While vacations are important to recharge the body, mind and spirit, the Centers for Disease Control and Prevention (CDC) continues to urge caution when traveling. If you do decide to venture out this summer, it’s important to know how to minimize your risk as much as possible by following guidelines from the CDC to protect yourself and your family.

Check What’s Open

Since the rules about what can open — such as beaches, restaurants, campsites and parks — vary from state to state, you need to find out what’s open and consider any restrictions in the area before planning your trip. For example, although many national parks are open, the National Park Service recommends checking the individual park’s website before making any plans — including what specific facilities are open within the park.

If you’re planning to travel to another state, you can check if there are any special restrictions in place at that state’s health department website. Before you make plans, you can also check the rates of coronavirus in the area using the CDC’s COVID Data Tracker.

Steps for Safer Travel

While vacationing anywhere right now brings some level of risk, there are steps you can take to stay safe.

Ask questions.
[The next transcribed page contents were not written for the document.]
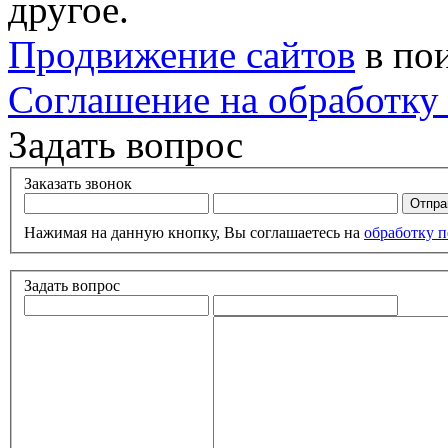
другое.
Продвижение сайтов
в по
Соглашение на обработку
Задать вопрос
Заказать звонок
Нажимая на данную кнопку, Вы соглашаетесь на
обработку 
Задать вопрос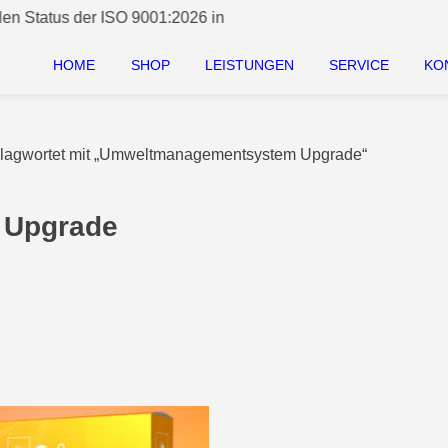
atus der ISO 9001:2026 informieren? Unter Service/News versc
HOME
SHOP
LEISTUNGEN
SERVICE
KO
hlagwortet mit „Umweltmanagementsystem Upgrade“
 Upgrade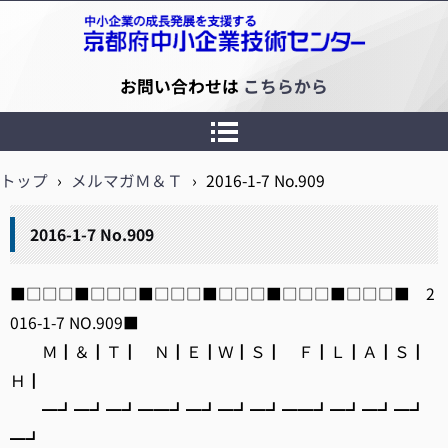
京都府中小企業技術センター
お問い合わせは
こちらから
トップ
›
メルマガＭ＆Ｔ
›
2016-1-7 No.909
2016-1-7 No.909
■□□□■□□□■□□□■□□□■□□□■□□□■ 2
016-1-7 NO.909■
Ｍ┃＆┃Ｔ┃ Ｎ┃Ｅ┃Ｗ┃Ｓ┃ Ｆ┃Ｌ┃Ａ┃Ｓ┃
Ｈ┃
━┛━┛━┛━━┛━┛━┛━┛━━┛━┛━┛━┛
━┛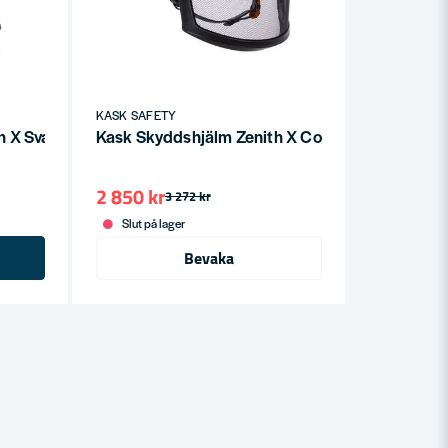
KASK SAFETY
 X Svart
Kask Skyddshjälm Zenith X Combo
2 850 kr
3 272 kr
Slut på lager
Bevaka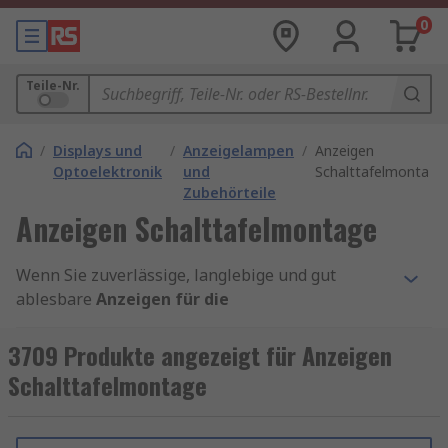
0
Teile-Nr.
/
Displays und
/
Anzeigelampen
/
Anzeigen
Optoelektronik
und
Schalttafelmontage
Zubehörteile
Anzeigen Schalttafelmontage
Wenn Sie zuverlässige, langlebige und gut
ablesbare
Anzeigen für die
Schalttafelmontage
suchen, sind hochwertige
Frontanzeigen, Signalgeräte und
3709 Produkte angezeigt für Anzeigen
Visualisierungsmodule unverzichtbare
Schalttafelmontage
Komponenten. Sie ermöglichen eine sichere
Überwachung, intuitive Bedienung und klare
Statusrückmeldung in Schaltschränken,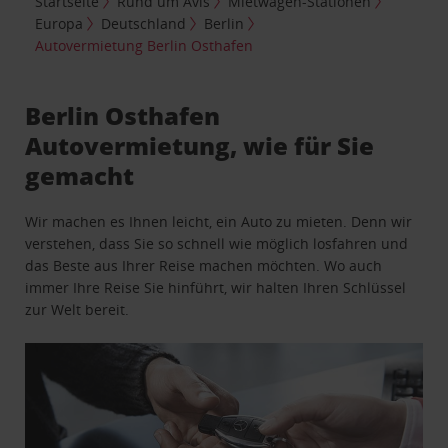
Startseite
Rund um Avis
Mietwagen-Stationen
Europa
Deutschland
Berlin
Autovermietung Berlin Osthafen
Berlin Osthafen
Autovermietung, wie für Sie
gemacht
Wir machen es Ihnen leicht, ein Auto zu mieten. Denn wir
verstehen, dass Sie so schnell wie möglich losfahren und
das Beste aus Ihrer Reise machen möchten. Wo auch
immer Ihre Reise Sie hinführt, wir halten Ihren Schlüssel
zur Welt bereit.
Don’t be afraid to ask about cleaning and disinfecting practices at any hotels, inns or bed and breakfasts you’re considering. You can also ask about occupancy rates and whether they are taking additional measures to keep guests safe.

Choose safer dining options. No matter where you stay, instead of dining at a restaurant, consider picking up food at a drive-through or curbside instead. If you have access to a kitchen or cooking area, purchase food and cook your own meals.

Find a rental. Instead of staying in a crowded hotel, look for a rental house that includes a kitchen and possibly your own pool. Bring your own food and prepare your meals. This will give you the chance to get away from home while reducing your exposure to other people and public areas.

Talk with the owner to make sure the house is properly cleaned and disinfected before you enter. To be extra safe, consider bringing your own supplies and cleaning upon your arrival.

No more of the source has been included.